Vaya, he dado en el clavo! Gracias, Forever Delayed


----------



## Soy Yo

Bueno, lo puedes usar a secas pero tendría que estar en "reacción" a algo dicho por otra persona. Me parece que siempre es una reacción a algo que alguien te ha dicho.


----------



## Gizmo77

Yo propondría "llunamieldaasinadegrandepaquetelacomasconpatatas"... pero quizás "y un mierda/ por éstas/ vas guapo..." sean más económicas .


----------



## Soy Yo

por favor, pronuncia tu primera palabra propuesta Gizmo


----------



## Gizmo77

Tus deseos son órdenes Soy_Yo...


----------



## Soy Yo

Jajaja... me quedo asombrado!  Y es una invencion tuya o...¿¿¿hay locos por ahi que realmente lo digan???


----------



## Gizmo77

Lógicamente ...invención mía, que yo sepa soy único en mi especie .


----------



## Makilakixki

Gizmo... eres un@ cachond@ mental . Soy Yo, esto para ti (no te lo tomes en serio, es una broma ) "Y una mierda así de grande para que te la comas con patatas" = my ass. De nada


----------



## Makilakixki

Can somebody of you guys attach an audio example of 'my ass' here? I need to hear the pronunciation and how it would sound in a real context. Thanks


----------



## Soy Yo

*Not me!* No quiero ser el hazmerreír de Giz!


----------



## Gizmo77

Pfff.... anda... tontona... si ya lo eres... que  no te dé vergüenza xDDD


----------



## Makilakixki

Giz, porfi, no me los asustes, anda...  que lo que yo quiero es poder usar esa expresión sin ser un hazmerreir, jejejje


----------



## Makilakixki

OK guys, I got it, no need for the audio example, I found it in a movie (its more simple than it seemed so far...)


----------



## cirrus

We also use this expression in the UK except instead of saying my ass we say my arse -  exactly the same meaning.  
(Para nosotros ass quiere decir asno)


----------



## victor35ma

Makilakixki said:
			
		

> Hi you all!
> I'd like to know the use of the expression '... my ass!' . I have heard it in many movies and though I guess I understand the general meaning I need some examples of it plus some explanation. Thank you in advance


 
my ass = An expression denotes total disagreement.

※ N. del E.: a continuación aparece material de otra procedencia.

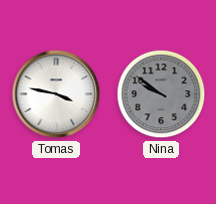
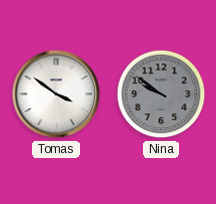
Tomas: 3:47 -> 3:51
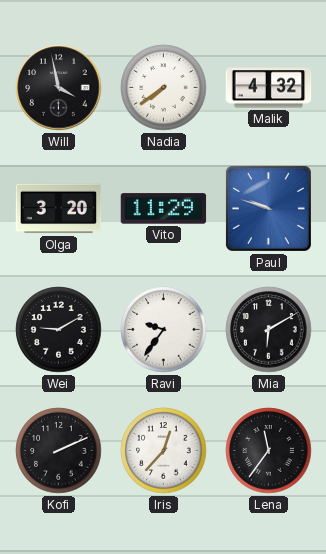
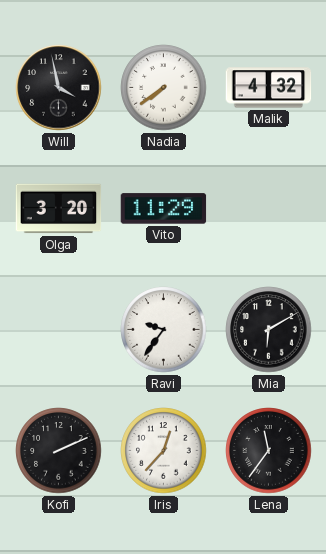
Paul: 9:48 -> none
Wei: 9:10 -> none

You might say: -No Way!!!


----------



## Sammo

Algunas veces si una persona quiere negar o descartar lo que una persona acabó de decir, en Ingles toma esa idea y lo termina con la frase, "my ass." Por ejemplo, "But we're friends" y la otra persona dice, "Friends my ass!" No se si se puede decir literalmente para dar el mismo sentido así que pregunto para saber.

También hay una manera menos vulgar para decir la misma cosa con diciendo, "my foot" en vez de "ass" aunque eso casi no se oye hoy en día.


----------



## *Carrie

Hola,

Una opción que se me ocurre y que se usa en Argentina es "carajo", en tu ejemplo sería: "Amigos, un carajo!!". Muy informal también se dice "Amigos las pelotas", pero es muy informal asi que cuidado! Puede ser usado en serio o quizás como un chiste entre amigos.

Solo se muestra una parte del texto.